Defined Contribution Plan Limit (a.k.a. Annual Additions Limit)
All employee and employer contributions allocated to a plan participant’s account for 2018 cannot exceed the lesser of:
- 100% of the participant’s compensation or
- $55,000, plus catch-up contributions.
An HCE (highly compensated employee) is an employee who:
- Owns more than 5% of the employer at any time during the year or preceding year, or
- Earned more than $120,000 for 2018 from the employer. And, if the employer elects, had compensation that ranked the employee in the top 20% of all employees.
HCE status determines how to categorize employees for the 401(k) plan nondiscrimination tests. Both the Actual Deferral Percentage (ADP) test and the Actual Contribution Percentage (ACP) test. The ADP test limits the percentage of compensation the HCE group can defer into the 401(k) plan, based on the deferral rate of the non-highly compensated employee (non-HCE) group. The ACP test ensures that the employer matching contributions and after-tax employee contributions contributed for HCEs are not disproportionately higher than those for non-HCEs.
A key employee is an employee who
- Owns more than 5% of the employer,
- Owns more than 1% of the employer and has an annual compensation of more than $150,000, or
- Is an officer of the employer and has compensation of more than $175,000 (for 2018).
Key employee status determines how to categorize employees for the top-heavy test. The test measures whether plan assets are concentrated in the accounts of business owners or officers of the company earning a certain amount of compensation. A plan is top-heavy if more than 60% of its assets are in the accounts of key employees. The determination is made as of the last day of the preceding plan year (December 31 for a calendar-year plan). If the plan fails the top-heavy test as of December 31, 2018, it will be considered top-heavy for 2019.
Taxable Wage Base
The taxable wage base is the maximum amount of an employee’s compensation that is subject to Social Security tax. They also use this limit when allocating certain employer contributions in retirement plans that use the permitted disparity contribution formula (also known as Social Security integration).

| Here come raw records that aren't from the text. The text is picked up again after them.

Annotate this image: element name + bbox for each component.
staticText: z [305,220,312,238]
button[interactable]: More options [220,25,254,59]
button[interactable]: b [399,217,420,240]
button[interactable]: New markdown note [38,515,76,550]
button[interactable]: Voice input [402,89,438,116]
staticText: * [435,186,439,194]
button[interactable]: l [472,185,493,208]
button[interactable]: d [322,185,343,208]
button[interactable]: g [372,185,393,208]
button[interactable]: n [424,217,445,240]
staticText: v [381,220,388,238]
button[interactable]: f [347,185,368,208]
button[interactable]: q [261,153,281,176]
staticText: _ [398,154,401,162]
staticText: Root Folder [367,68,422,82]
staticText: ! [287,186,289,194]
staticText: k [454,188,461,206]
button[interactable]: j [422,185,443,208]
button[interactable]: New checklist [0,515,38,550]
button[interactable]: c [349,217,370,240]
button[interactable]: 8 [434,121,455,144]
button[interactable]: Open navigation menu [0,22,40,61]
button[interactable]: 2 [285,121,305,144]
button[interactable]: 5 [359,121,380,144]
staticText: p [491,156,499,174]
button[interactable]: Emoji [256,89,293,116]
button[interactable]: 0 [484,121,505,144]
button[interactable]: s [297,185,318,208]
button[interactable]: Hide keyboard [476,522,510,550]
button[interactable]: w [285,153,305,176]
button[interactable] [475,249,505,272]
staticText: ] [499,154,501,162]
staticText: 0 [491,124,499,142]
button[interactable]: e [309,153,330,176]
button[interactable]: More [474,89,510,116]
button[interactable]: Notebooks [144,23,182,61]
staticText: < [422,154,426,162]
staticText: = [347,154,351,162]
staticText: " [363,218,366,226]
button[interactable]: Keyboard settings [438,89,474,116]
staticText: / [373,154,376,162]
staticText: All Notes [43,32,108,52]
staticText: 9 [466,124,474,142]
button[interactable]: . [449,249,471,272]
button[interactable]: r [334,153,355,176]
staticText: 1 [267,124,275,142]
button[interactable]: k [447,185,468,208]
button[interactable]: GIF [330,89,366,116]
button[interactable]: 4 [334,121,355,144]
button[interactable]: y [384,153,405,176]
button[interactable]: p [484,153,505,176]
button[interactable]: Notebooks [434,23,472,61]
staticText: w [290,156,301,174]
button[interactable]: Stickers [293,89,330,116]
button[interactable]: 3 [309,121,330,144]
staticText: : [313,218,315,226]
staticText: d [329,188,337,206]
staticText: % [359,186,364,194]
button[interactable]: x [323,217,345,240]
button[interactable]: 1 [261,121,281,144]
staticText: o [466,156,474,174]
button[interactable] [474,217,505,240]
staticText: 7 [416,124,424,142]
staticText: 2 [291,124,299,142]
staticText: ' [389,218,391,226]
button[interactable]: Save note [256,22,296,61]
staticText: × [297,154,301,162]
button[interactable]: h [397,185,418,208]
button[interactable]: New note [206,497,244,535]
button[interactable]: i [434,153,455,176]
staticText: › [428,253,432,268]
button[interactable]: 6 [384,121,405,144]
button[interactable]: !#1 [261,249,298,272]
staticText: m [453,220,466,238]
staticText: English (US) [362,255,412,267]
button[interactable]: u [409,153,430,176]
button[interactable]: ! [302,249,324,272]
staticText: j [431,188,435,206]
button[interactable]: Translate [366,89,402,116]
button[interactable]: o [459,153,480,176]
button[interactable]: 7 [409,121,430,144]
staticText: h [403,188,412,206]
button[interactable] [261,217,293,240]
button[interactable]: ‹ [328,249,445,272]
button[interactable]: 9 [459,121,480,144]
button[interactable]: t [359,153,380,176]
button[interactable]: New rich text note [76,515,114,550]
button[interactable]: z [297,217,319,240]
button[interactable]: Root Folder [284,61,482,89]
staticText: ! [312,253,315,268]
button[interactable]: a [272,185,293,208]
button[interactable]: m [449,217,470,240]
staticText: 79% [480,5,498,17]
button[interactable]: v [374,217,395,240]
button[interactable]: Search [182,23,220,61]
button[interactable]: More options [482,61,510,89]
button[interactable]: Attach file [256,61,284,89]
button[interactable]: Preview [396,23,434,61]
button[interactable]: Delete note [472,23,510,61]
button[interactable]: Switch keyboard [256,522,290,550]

Even small changes in these dollar amounts can result in employees moving among HCE and non-HCE groups or key vs. non-key employee classes, which can affect plan testing results. And, any change to the contribution limits requires adjustments in payroll systems and internal procedures designed to make sure plan contributions stay within the allowed limits. Plan advisors, recordkeepers, and third-party administrators (TPAs) are among the best resources to help plan sponsors understand how annual COLA adjustments affect their plan. Plan sponsors may want to
- Review COLA adjustments each year with their internal payroll staff or outsourced payroll company to make sure all necessary adjustments are made.
- Analyze last year’s nondiscrimination testing results to determine whether changes to the groups of employees classified as HCEs or key employees could affect this year’s tests. A plan advisor can help explore plan design changes (e.g., safe harbor 401(k) plans) to prevent failed testing in the future.
- Communicate the contribution limit increases to plan participants to encourage stronger retirement savings.